* _Task directions_: Two lines in the listing below mark the span: one contains "(L)aimez (488, 1302)" and one contains "descargar la malla (329, 1489)". Reproduce both of them and everything between, exactly.

* _Exercise inputs_:
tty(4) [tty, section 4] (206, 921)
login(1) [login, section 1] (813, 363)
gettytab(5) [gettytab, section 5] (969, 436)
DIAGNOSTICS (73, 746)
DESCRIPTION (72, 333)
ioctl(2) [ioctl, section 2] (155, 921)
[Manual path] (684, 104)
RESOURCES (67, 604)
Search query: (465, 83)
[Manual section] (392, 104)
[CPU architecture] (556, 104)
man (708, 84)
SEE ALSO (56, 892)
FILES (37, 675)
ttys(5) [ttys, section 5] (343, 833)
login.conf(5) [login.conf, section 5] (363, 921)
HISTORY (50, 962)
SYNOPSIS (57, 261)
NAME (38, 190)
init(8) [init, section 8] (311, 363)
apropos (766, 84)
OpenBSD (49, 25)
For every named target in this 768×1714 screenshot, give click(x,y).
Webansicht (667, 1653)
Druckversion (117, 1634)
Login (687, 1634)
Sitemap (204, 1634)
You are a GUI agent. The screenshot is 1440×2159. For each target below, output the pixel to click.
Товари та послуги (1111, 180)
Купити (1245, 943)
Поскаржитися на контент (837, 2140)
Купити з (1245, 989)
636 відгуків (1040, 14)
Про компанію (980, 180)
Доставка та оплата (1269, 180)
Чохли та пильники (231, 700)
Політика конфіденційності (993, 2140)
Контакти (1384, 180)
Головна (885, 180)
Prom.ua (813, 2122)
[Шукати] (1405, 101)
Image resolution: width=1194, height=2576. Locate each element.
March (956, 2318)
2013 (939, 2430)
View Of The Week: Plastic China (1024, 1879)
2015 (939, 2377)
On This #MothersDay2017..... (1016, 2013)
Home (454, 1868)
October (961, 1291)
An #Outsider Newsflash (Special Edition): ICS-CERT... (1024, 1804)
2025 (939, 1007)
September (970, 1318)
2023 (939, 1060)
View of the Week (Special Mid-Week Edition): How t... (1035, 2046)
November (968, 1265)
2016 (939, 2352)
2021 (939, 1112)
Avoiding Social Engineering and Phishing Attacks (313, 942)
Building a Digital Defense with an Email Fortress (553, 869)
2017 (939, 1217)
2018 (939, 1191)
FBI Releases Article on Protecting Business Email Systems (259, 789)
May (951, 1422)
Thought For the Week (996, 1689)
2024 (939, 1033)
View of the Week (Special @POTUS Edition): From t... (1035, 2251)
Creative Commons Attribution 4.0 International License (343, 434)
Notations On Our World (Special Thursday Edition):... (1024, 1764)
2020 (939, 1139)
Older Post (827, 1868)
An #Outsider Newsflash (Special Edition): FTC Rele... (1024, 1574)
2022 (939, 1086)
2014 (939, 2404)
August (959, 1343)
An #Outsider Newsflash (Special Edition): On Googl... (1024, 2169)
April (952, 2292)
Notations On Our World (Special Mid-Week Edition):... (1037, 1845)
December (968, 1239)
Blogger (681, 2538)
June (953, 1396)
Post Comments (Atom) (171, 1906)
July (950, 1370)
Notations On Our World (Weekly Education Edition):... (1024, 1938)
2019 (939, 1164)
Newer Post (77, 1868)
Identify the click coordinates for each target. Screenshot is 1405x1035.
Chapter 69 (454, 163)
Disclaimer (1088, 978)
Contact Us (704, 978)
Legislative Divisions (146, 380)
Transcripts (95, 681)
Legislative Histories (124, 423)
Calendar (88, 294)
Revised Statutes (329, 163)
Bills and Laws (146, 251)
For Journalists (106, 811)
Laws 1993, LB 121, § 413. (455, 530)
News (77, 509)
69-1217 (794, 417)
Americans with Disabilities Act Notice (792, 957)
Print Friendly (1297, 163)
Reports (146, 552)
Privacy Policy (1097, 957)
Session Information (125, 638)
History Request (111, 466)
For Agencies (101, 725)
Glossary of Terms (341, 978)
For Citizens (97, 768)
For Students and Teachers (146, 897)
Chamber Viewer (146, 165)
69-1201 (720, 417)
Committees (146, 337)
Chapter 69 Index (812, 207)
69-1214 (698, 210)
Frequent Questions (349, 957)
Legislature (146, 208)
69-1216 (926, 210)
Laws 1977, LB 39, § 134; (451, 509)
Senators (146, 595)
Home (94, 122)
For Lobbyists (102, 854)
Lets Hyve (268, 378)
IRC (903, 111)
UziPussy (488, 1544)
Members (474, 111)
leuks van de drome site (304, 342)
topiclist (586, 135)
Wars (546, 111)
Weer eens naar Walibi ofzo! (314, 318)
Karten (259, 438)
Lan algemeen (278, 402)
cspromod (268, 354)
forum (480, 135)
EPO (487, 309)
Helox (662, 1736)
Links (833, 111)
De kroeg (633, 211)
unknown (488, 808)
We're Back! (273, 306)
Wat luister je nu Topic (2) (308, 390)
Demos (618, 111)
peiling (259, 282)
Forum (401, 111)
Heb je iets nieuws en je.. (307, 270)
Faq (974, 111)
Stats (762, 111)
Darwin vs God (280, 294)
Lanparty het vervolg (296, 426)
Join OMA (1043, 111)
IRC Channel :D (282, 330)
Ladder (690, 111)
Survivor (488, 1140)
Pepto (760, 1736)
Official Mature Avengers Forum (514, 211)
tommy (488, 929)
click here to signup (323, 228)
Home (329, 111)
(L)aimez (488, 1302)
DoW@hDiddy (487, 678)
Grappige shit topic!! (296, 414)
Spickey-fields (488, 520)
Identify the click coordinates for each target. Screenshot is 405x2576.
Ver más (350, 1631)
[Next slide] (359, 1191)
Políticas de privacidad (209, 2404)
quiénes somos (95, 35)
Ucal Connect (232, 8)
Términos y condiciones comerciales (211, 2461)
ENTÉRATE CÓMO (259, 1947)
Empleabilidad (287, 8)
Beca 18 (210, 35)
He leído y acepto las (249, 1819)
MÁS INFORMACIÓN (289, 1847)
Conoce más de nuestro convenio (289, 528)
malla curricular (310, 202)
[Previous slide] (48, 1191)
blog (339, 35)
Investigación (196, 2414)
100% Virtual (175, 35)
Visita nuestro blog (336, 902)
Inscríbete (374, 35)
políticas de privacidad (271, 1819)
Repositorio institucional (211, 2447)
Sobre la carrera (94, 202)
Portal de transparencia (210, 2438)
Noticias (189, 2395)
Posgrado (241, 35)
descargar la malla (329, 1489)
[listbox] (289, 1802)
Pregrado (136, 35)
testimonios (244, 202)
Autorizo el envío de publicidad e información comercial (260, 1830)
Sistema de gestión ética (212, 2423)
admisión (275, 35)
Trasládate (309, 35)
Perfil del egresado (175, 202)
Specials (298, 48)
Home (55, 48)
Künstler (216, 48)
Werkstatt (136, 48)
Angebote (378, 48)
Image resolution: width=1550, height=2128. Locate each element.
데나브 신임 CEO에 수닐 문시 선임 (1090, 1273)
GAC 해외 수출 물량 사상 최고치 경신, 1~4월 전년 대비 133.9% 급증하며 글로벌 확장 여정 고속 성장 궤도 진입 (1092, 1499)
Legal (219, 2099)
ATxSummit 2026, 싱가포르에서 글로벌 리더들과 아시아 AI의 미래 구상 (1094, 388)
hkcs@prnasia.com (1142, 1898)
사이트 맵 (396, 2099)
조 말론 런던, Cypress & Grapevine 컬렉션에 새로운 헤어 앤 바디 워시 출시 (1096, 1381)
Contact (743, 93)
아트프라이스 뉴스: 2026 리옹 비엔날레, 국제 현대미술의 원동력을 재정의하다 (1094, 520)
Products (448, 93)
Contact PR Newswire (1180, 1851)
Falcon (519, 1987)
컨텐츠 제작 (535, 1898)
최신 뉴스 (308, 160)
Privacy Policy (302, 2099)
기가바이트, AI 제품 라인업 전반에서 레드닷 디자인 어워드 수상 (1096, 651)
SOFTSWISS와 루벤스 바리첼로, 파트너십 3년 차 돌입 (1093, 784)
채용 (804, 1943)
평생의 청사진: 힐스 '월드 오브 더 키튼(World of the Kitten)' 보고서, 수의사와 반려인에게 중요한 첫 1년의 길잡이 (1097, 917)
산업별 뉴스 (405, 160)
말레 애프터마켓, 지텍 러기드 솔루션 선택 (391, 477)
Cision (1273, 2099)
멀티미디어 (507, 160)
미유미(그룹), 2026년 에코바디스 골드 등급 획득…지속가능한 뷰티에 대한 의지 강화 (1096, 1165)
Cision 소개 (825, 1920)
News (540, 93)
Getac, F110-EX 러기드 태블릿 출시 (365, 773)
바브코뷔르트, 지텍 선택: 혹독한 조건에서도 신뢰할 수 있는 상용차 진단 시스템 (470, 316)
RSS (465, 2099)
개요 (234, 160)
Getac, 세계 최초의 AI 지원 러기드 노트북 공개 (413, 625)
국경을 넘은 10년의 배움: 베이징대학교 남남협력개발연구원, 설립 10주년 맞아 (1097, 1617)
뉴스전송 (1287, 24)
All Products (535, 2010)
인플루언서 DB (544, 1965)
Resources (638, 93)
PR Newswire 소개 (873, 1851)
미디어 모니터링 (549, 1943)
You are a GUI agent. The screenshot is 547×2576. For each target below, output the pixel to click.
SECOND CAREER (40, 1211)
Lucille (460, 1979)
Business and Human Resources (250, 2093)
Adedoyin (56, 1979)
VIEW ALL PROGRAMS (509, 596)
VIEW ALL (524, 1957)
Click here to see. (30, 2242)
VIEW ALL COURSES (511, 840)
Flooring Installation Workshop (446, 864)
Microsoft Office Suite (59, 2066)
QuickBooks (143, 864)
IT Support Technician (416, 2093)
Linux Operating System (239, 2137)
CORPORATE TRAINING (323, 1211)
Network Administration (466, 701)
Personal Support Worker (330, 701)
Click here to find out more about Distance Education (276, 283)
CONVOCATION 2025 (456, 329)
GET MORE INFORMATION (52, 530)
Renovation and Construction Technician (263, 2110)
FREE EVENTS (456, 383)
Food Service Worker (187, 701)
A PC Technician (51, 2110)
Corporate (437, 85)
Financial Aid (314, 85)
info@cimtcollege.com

* _Output below_:
(L)aimez (488, 1302)
DoW@hDiddy (487, 678)
Grappige shit topic!! (296, 414)
Spickey-fields (488, 520)
Identify the click coordinates for each target. Screenshot is 405x2576.
Ver más (350, 1631)
[Next slide] (359, 1191)
Políticas de privacidad (209, 2404)
quiénes somos (95, 35)
Ucal Connect (232, 8)
Términos y condiciones comerciales (211, 2461)
ENTÉRATE CÓMO (259, 1947)
Empleabilidad (287, 8)
Beca 18 (210, 35)
He leído y acepto las (249, 1819)
MÁS INFORMACIÓN (289, 1847)
Conoce más de nuestro convenio (289, 528)
malla curricular (310, 202)
[Previous slide] (48, 1191)
blog (339, 35)
Investigación (196, 2414)
100% Virtual (175, 35)
Visita nuestro blog (336, 902)
Inscríbete (374, 35)
políticas de privacidad (271, 1819)
Repositorio institucional (211, 2447)
Sobre la carrera (94, 202)
Portal de transparencia (210, 2438)
Noticias (189, 2395)
Posgrado (241, 35)
descargar la malla (329, 1489)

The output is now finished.